US Central Command said the crew members were rescued at 19:33 EDT, about two hours after the crash, and were in stable condition. President Donald Trump later told reporters the two were "fine," a brief but reassuring update after an incident in one of the world’s most closely watched waterways.
The helicopter had been patrolling regional waters near the Strait of Hormuz when it went down, a narrow passage that carries a huge share of the world’s oil shipments and has long sat at the center of U.S.-Iran military friction. The aircraft was an AH-64 Apache, an American-made attack helicopter that is routinely used in combat and security missions.

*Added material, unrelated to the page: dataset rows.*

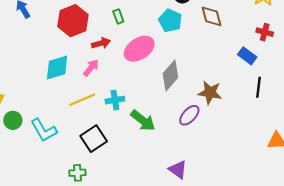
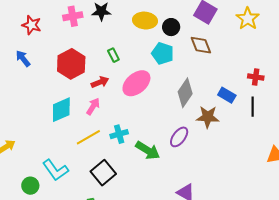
red cross: (265, 32) -> (256, 77), moved
blue rectangle: (247, 56) -> (227, 95), moved
gray diamond: (170, 76) -> (185, 93), moved
purple ellipse: (189, 115) -> (179, 137), moved
green circle: (13, 120) -> (30, 186), moved

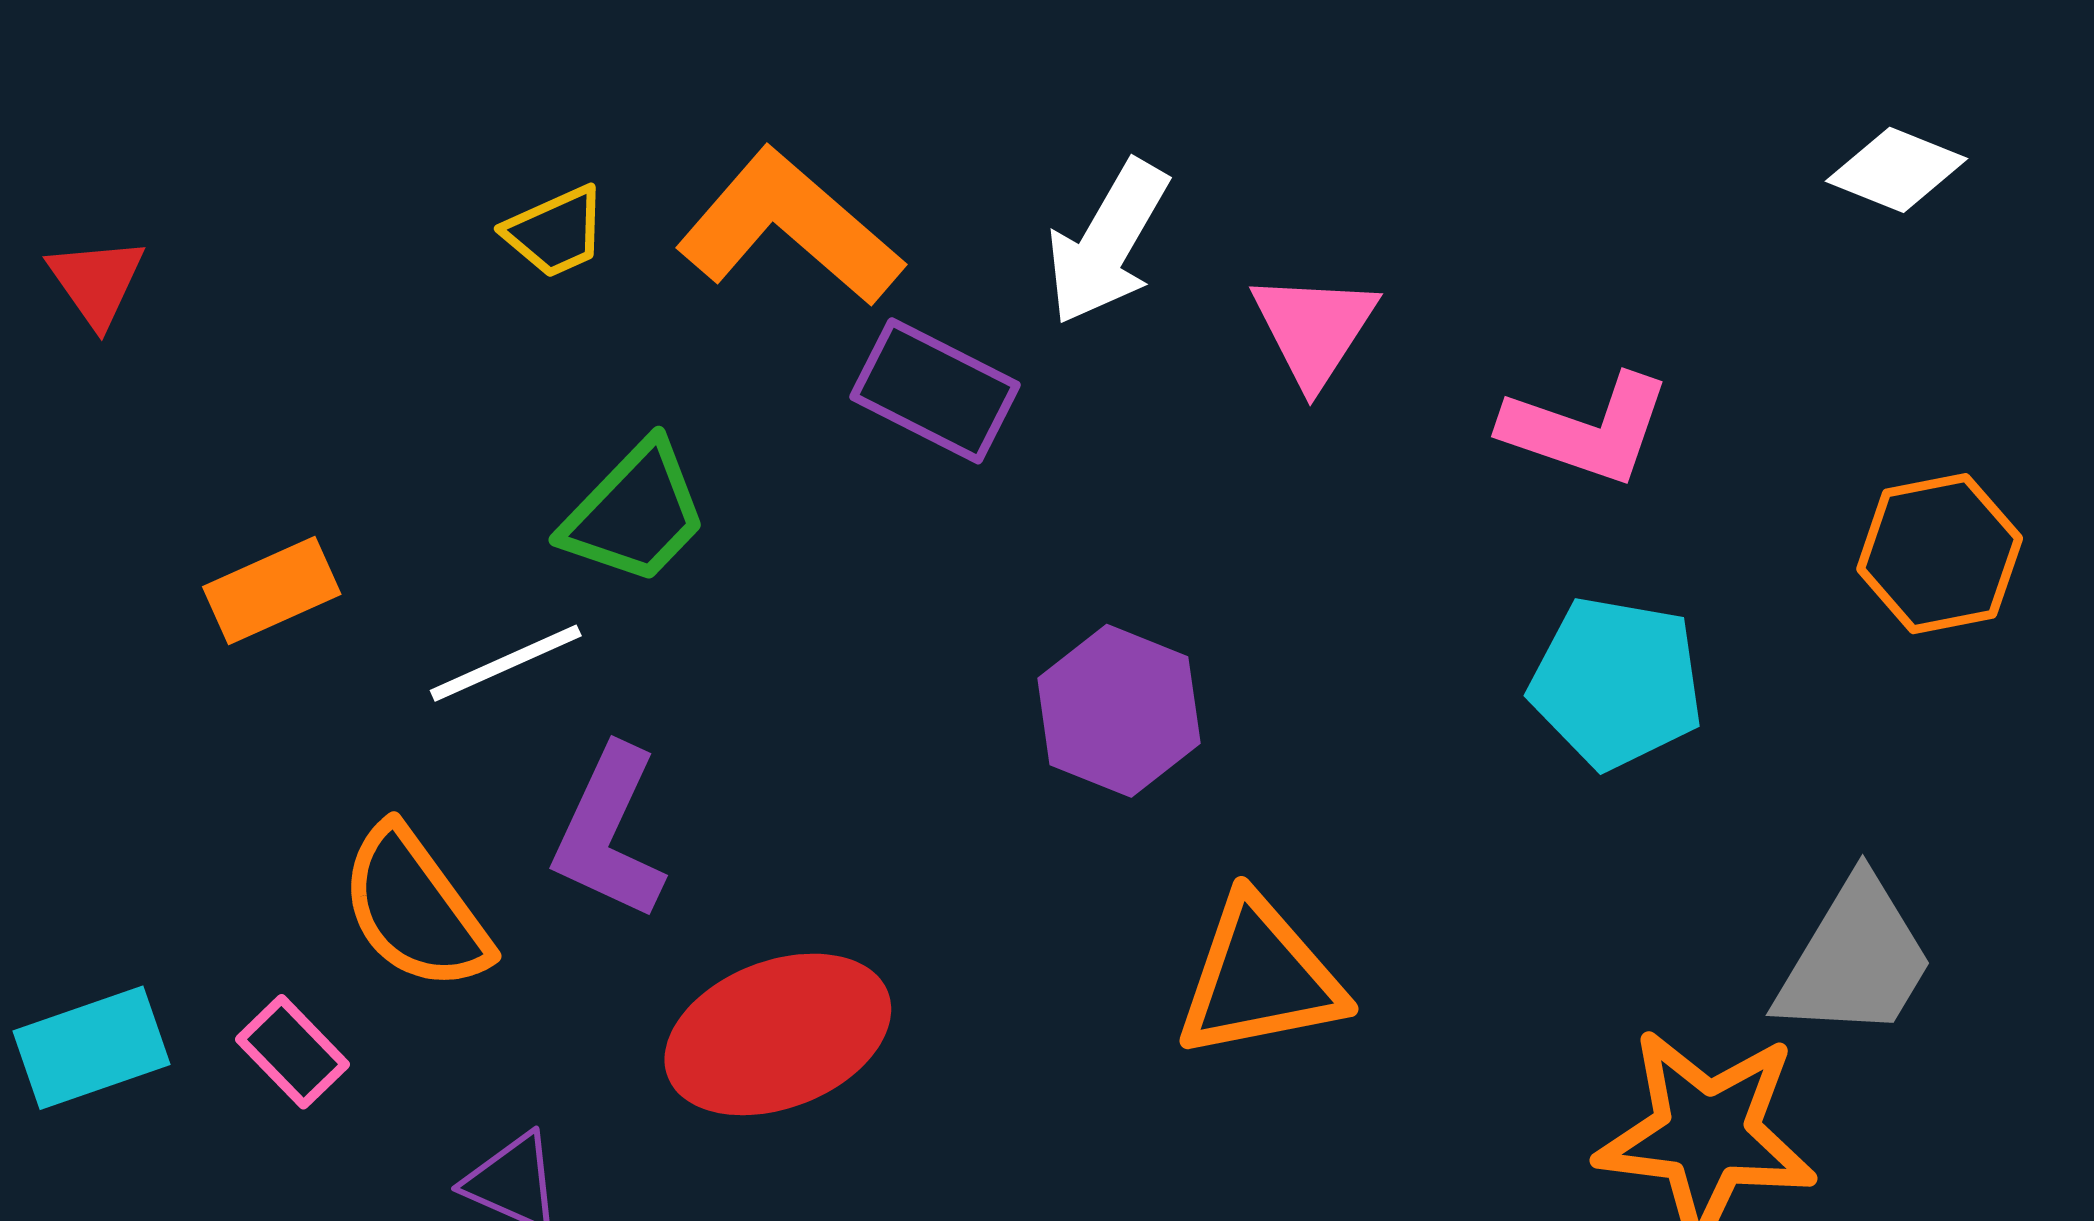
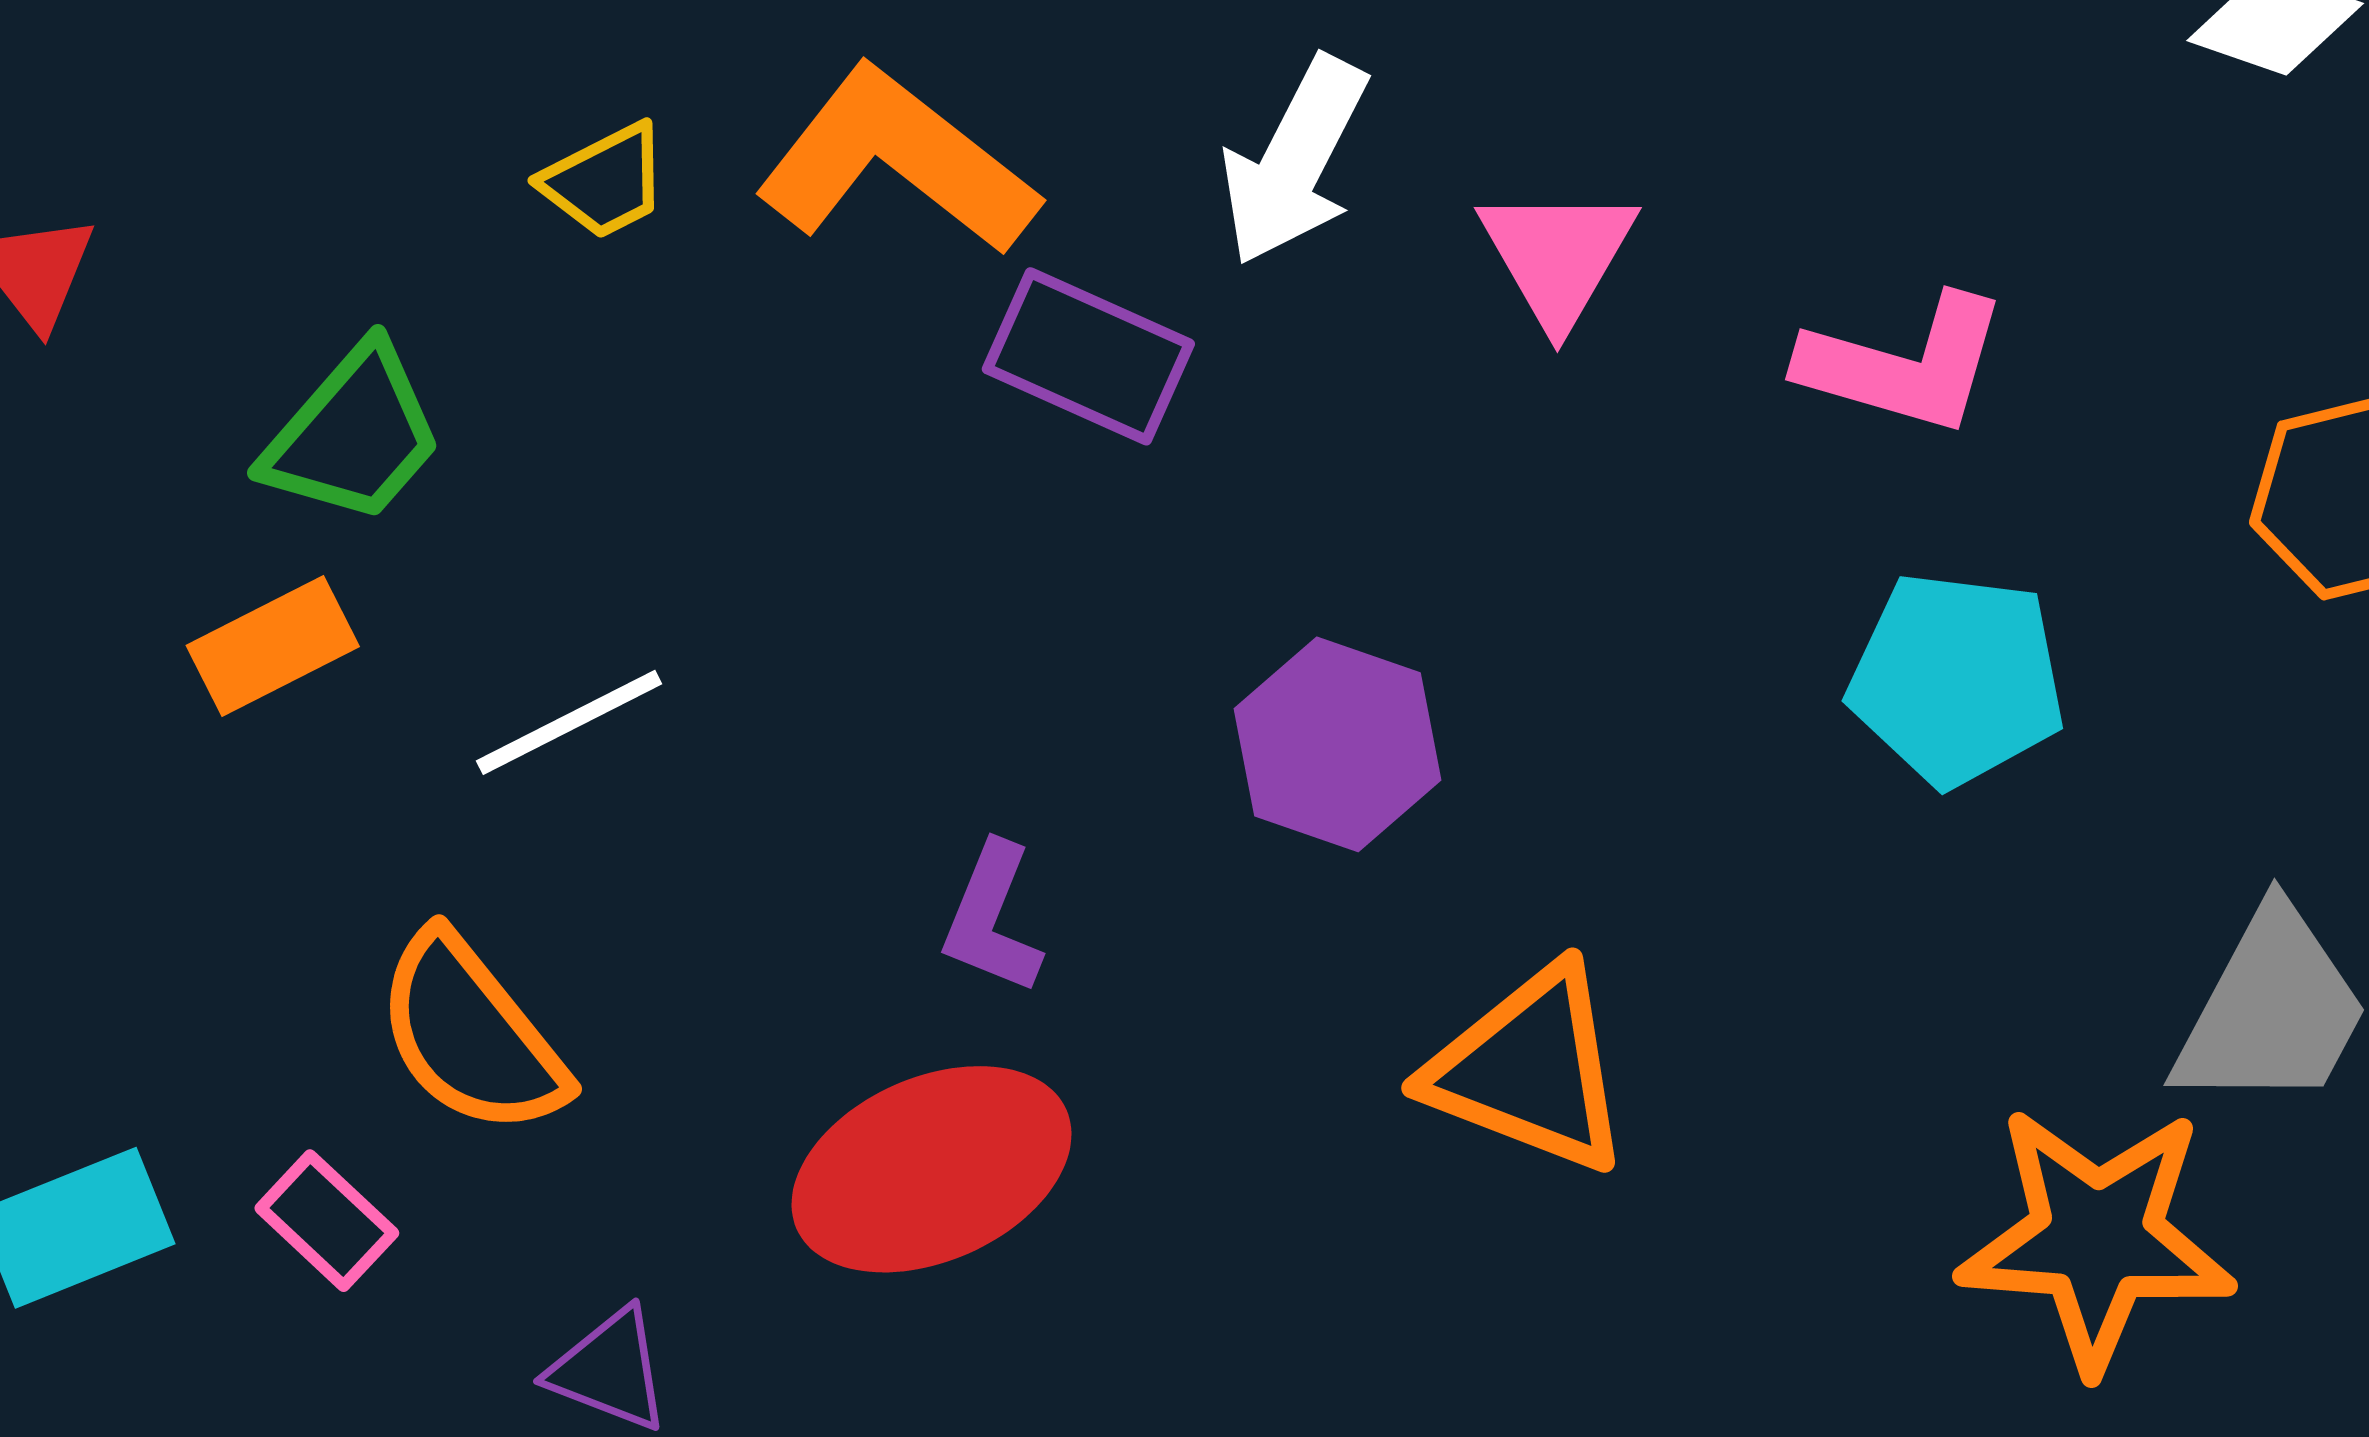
green trapezoid: (635, 513) -> (353, 435), moved
purple L-shape: (609, 833) -> (992, 918), moved, size x0.7
orange triangle: (1260, 978) -> (1530, 1069), turned 35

Military officials said the pair were rescued by an uncrewed surface drone operated by US 5th Fleet’s Task Force 59, with rescue efforts led by US Naval Forces Central Command and the 82nd Airborne Division and supported by Air Force and Navy units. A US official described the drone as having a speedboat-like design, a small but telling detail in a rescue that showed unmanned systems moving from surveillance and support into active lifesaving work.
What brought the Apache down is still unknown. Officials said it may have suffered a mechanical or technical problem, but they did not rule out Iranian fire, a possibility that keeps the episode from being read as a routine aviation mishap. The incident is being investigated, and that inquiry is now the key question hanging over the rescue.
Task Force 59 launched a new unit in 2024 focused on using unmanned systems alongside manned operators to strengthen maritime security across the Middle East, and this rescue may become one of its clearest demonstrations yet. For now, the two aviators are safe, the helicopter is not, and the cause of the crash near Oman remains the part that matters most.